Discussion Forum

Performance Issue with Inferred Relationship

Below given is a schema with profiles, posts and comments.
In plain terms, profiles contain posts. Posts contain comments. Comments contain Comments.

facebookID is the ID of an object itself. objectId is the ID of the enclosing object.

:

define

authorship
    sub relationship,
    relates author,
    relates authored,
    relates object;
author sub role;
authored sub role;
object sub role;

node sub entity;
facebookId sub attribute datatype string;
objectId sub attribute datatype string;

profile
    sub node,
    plays author,
    plays object,
    has facebookId;

post
    sub node,
    plays authored,
    plays object,
    has facebookId,
    has objectId;

comment
    sub node,
    plays authored,
    plays object,
    has facebookId,
    has objectId;

authored_object sub rule
when {
    $object has facebookId $objectId;
    $authored has objectId $authoredObjectId;
    $authoredObjectId val = $objectId;
}
then {
    (object: $object, authored: $authored) isa authorship;
};

I have a really small dataset on my machine:

>>> match $x isa profile; aggregate count;
30
>>> match $x isa post; aggregate count;
738
>>> match $x isa comment; aggregate count;
584

I get a really slow response, when I know ask for

match $x isa authorship; limit 20; get;

On my machine, this takes 20 seconds.

No answer here?

I have concerns about inferred relationship perfomance too.

I have a graph with around 500.000 companies and 600.000 company owners.
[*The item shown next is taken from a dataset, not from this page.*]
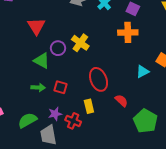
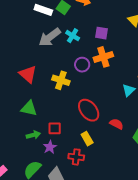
red triangle: (36, 26) -> (28, 74), moved
purple circle: (58, 48) -> (82, 65), moved
purple star: (55, 114) -> (50, 147), moved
I created an inference rule for identifying people that owns the same company. When I ran for a small sample it was kind of OK, less than 10s . For the whole dataset, it took around 10 minutes and failed. In workbase the message was:

“Could not execute operation due to backend exception. Please check server logs for the stack trace.”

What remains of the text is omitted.